Page-level text extractions:
..............................
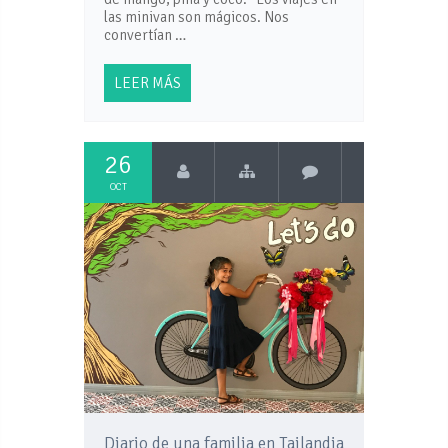
las minivan son mágicos. Nos
convertían …
LEER MÁS
26
OCT
Diario de una familia en Tailandia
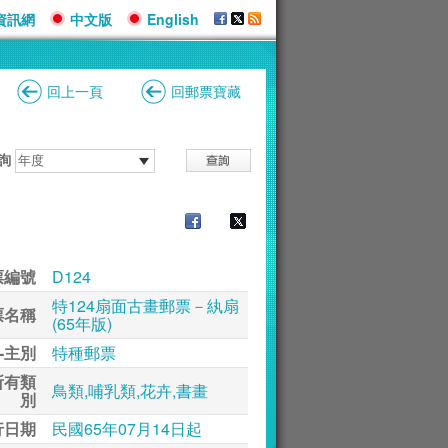
資訊網
中文版
English
回上一頁
回郵票寶藏
詢
票編號
D124
特124扇面古畫郵票－紈扇
票名稱
(65年版)
-主別
特種郵票
所有類
鳥類,哺乳類,花卉,書畫
別
行日期
民國65年07月14日起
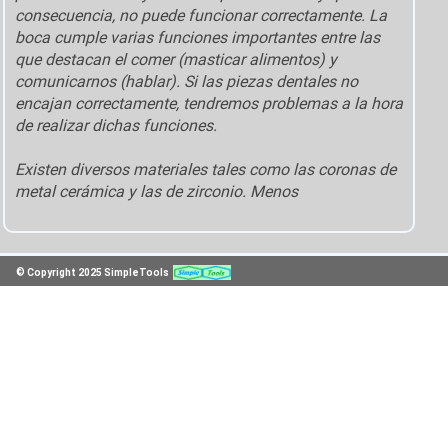
consecuencia, no puede funcionar correctamente. La
boca cumple varias funciones importantes entre las
que destacan el comer (masticar alimentos) y
comunicarnos (hablar). Si las piezas dentales no
encajan correctamente, tendremos problemas a la hora
de realizar dichas funciones.
Existen diversos materiales tales como las coronas de
metal cerámica y las de zirconio. Menos
© Copyright 2025 SimpleTools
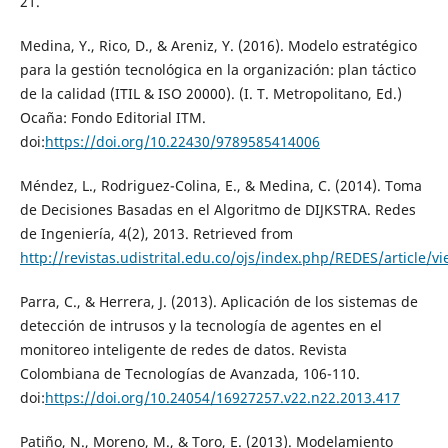
21.
Medina, Y., Rico, D., & Areniz, Y. (2016). Modelo estratégico
para la gestión tecnológica en la organización: plan táctico
de la calidad (ITIL & ISO 20000). (I. T. Metropolitano, Ed.)
Ocaña: Fondo Editorial ITM.
doi:
https://doi.org/10.22430/9789585414006
Méndez, L., Rodriguez-Colina, E., & Medina, C. (2014). Toma
de Decisiones Basadas en el Algoritmo de DIJKSTRA. Redes
de Ingeniería, 4(2), 2013. Retrieved from
http://revistas.udistrital.edu.co/ojs/index.php/REDES/article/
Parra, C., & Herrera, J. (2013). Aplicación de los sistemas de
detección de intrusos y la tecnología de agentes en el
monitoreo inteligente de redes de datos. Revista
Colombiana de Tecnologías de Avanzada, 106-110.
doi:
https://doi.org/10.24054/16927257.v22.n22.2013.417
Patiño, N., Moreno, M., & Toro, E. (2013). Modelamiento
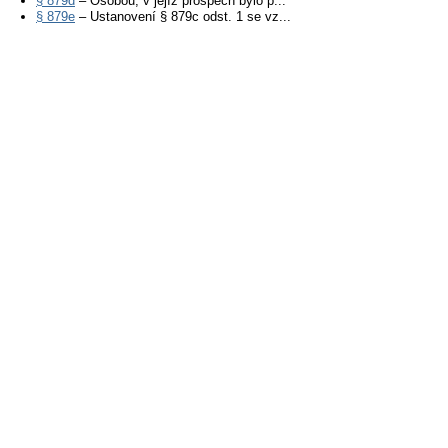
§ 879d
– Osobou, v jejíž prospěch bylo p...
§ 879e
– Ustanovení § 879c odst. 1 se vz...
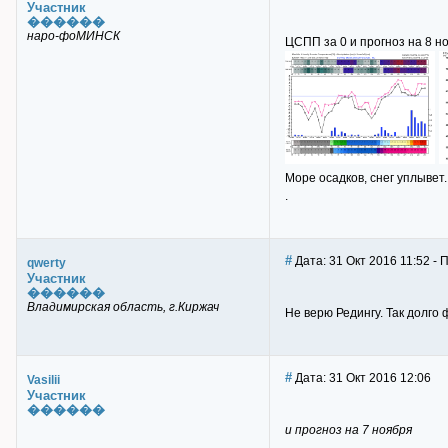
Участник
������
наро-фоМИНСК
ЦСПП за 0 и прогноз на 8 н
Море осадков, снег уплывет.
.
#
Дата: 31 Окт 2016 11:52 - 
qwerty
Участник
������
Владимирская область, г.Киржач
Не верю Редингу. Так долго
#
Дата: 31 Окт 2016 12:06
Vasilii
Участник
������
и прогноз на 7 ноября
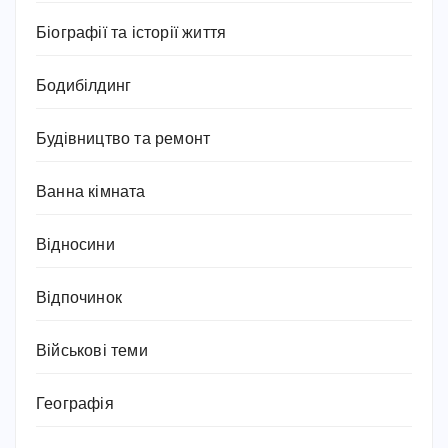
Біографії та історії життя
Бодибілдинг
Будівництво та ремонт
Ванна кімната
Відносини
Відпочинок
Військові теми
Географія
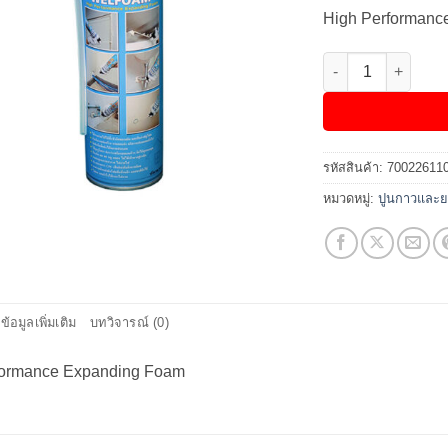
High Performanc
จำนวน High Perfo
รหัสสินค้า:
70022611
หมวดหมู่:
ปูนกาวและ
ข้อมูลเพิ่มเติม
บทวิจารณ์ (0)
formance Expanding Foam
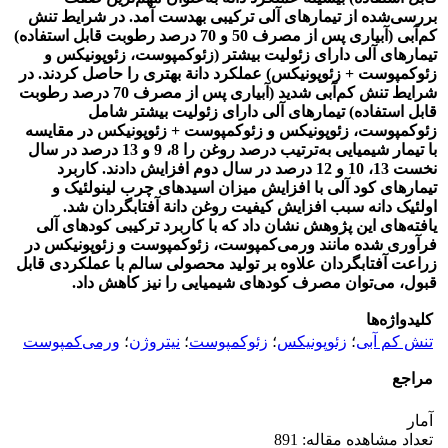
بررسی‌شده از تیمارهای آلی ترکیبی به‏دست آمد. در شرایط تنش
کم‌آبی (آبیاری پس از مصرف 50 و 70 درصد رطوبت قابل استفاده)
تیمارهای آلی دارای زئولیت بیشتر (زئوکمپوست، زئوپونیکس و
زئوکمپوست + زئوپونیکس) عملکرد دانة بهتری را حاصل کردند. در
شرایط تنش کم‌آبی شدید (آبیاری پس از مصرف 70 درصد رطوبت
قابل استفاده) تیمارهای آلی دارای زئولیت بیشتر شامل
زئوکمپوست، زئوپونیکس و زئوکمپوست + زئوپونیکس در مقایسه
با تیمار شیمیایی به‌ترتیب درصد روغن را 8، 9 و 13 درصد در سال
نخست 13، 10 و 12 درصد در سال دوم افزایش دادند. کاربرد
تیمارهای کود آلی با افزایش میزان اسیدهای چرب لینولئیک و
اولئیک دانه سبب افزایش کیفیت روغن دانة آفتابگردان شد.
یافته‌های این پژوهش نشان داد که با کاربرد ترکیبی کودهای آلی
فرآوری‌ شده مانند ورمی‌کمپوست، زئوکمپوست و زئوپونیکس در
زراعت آفتابگردان علاوه بر تولید محصولی سالم با عملکردی قابل
قبول، می‌توان مصرف کودهای شیمیایی را نیز کاهش داد.
کلیدواژه‌ها
تنش کم آبی
؛
زئوپونیکس
؛
زئوکمپوست
؛
نیتروژن
؛
ورمی‌کمپوست
مراجع
آمار
تعداد مشاهده مقاله: 891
..............................
Work to complete –
Print all the records again exactly; do not include any picture.

Result –
las minivan son mágicos. Nos
convertían …
LEER MÁS
26
OCT
Diario de una familia en Tailandia
資訊網
中文版
English
回上一頁
回郵票寶藏
詢
票編號
D124
特124扇面古畫郵票－紈扇
票名稱
(65年版)
-主別
特種郵票
所有類
鳥類,哺乳類,花卉,書畫
別
行日期
民國65年07月14日起
consecuencia, no puede funcionar correctamente. La
boca cumple varias funciones importantes entre las
que destacan el comer (masticar alimentos) y
comunicarnos (hablar). Si las piezas dentales no
encajan correctamente, tendremos problemas a la hora
de realizar dichas funciones.
Existen diversos materiales tales como las coronas de
metal cerámica y las de zirconio. Menos
© Copyright 2025 SimpleTools
21.
Medina, Y., Rico, D., & Areniz, Y. (2016). Modelo estratégico
para la gestión tecnológica en la organización: plan táctico
de la calidad (ITIL & ISO 20000). (I. T. Metropolitano, Ed.)
Ocaña: Fondo Editorial ITM.
doi:
https://doi.org/10.22430/9789585414006
Méndez, L., Rodriguez-Colina, E., & Medina, C. (2014). Toma
de Decisiones Basadas en el Algoritmo de DIJKSTRA. Redes
de Ingeniería, 4(2), 2013. Retrieved from
http://revistas.udistrital.edu.co/ojs/index.php/REDES/article/
Parra, C., & Herrera, J. (2013). Aplicación de los sistemas de
detección de intrusos y la tecnología de agentes en el
monitoreo inteligente de redes de datos. Revista
Colombiana de Tecnologías de Avanzada, 106-110.
doi:
https://doi.org/10.24054/16927257.v22.n22.2013.417
Patiño, N., Moreno, M., & Toro, E. (2013). Modelamiento
§ 879d
– Osobou, v jejíž prospěch bylo p...
§ 879e
– Ustanovení § 879c odst. 1 se vz...
Участник
������
наро-фоМИНСК
ЦСПП за 0 и прогноз на 8 н
Море осадков, снег уплывет.
.
#
Дата: 31 Окт 2016 11:52 - 
qwerty
Участник
������
Владимирская область, г.Киржач
Не верю Редингу. Так долго
#
Дата: 31 Окт 2016 12:06
Vasilii
Участник
������
и прогноз на 7 ноября
Біографії та історії життя
Бодибілдинг
Будівництво та ремонт
Ванна кімната
Відносини
Відпочинок
Військові теми
Географія
High Performanc
จำนวน High Perfo
รหัสสินค้า:
70022611
หมวดหมู่:
ปูนกาวและ
ข้อมูลเพิ่มเติม
บทวิจารณ์ (0)
formance Expanding Foam
بررسی‌شده از تیمارهای آلی ترکیبی به‏دست آمد. در شرایط تنش
کم‌آبی (آبیاری پس از مصرف 50 و 70 درصد رطوبت قابل استفاده)
تیمارهای آلی دارای زئولیت بیشتر (زئوکمپوست، زئوپونیکس و
زئوکمپوست + زئوپونیکس) عملکرد دانة بهتری را حاصل کردند. در
شرایط تنش کم‌آبی شدید (آبیاری پس از مصرف 70 درصد رطوبت
قابل استفاده) تیمارهای آلی دارای زئولیت بیشتر شامل
زئوکمپوست، زئوپونیکس و زئوکمپوست + زئوپونیکس در مقایسه
با تیمار شیمیایی به‌ترتیب درصد روغن را 8، 9 و 13 درصد در سال
نخست 13، 10 و 12 درصد در سال دوم افزایش دادند. کاربرد
تیمارهای کود آلی با افزایش میزان اسیدهای چرب لینولئیک و
اولئیک دانه سبب افزایش کیفیت روغن دانة آفتابگردان شد.
یافته‌های این پژوهش نشان داد که با کاربرد ترکیبی کودهای آلی
فرآوری‌ شده مانند ورمی‌کمپوست، زئوکمپوست و زئوپونیکس در
زراعت آفتابگردان علاوه بر تولید محصولی سالم با عملکردی قابل
قبول، می‌توان مصرف کودهای شیمیایی را نیز کاهش داد.
کلیدواژه‌ها
تنش کم آبی
؛
زئوپونیکس
؛
زئوکمپوست
؛
نیتروژن
؛
ورمی‌کمپوست
مراجع
آمار
تعداد مشاهده مقاله: 891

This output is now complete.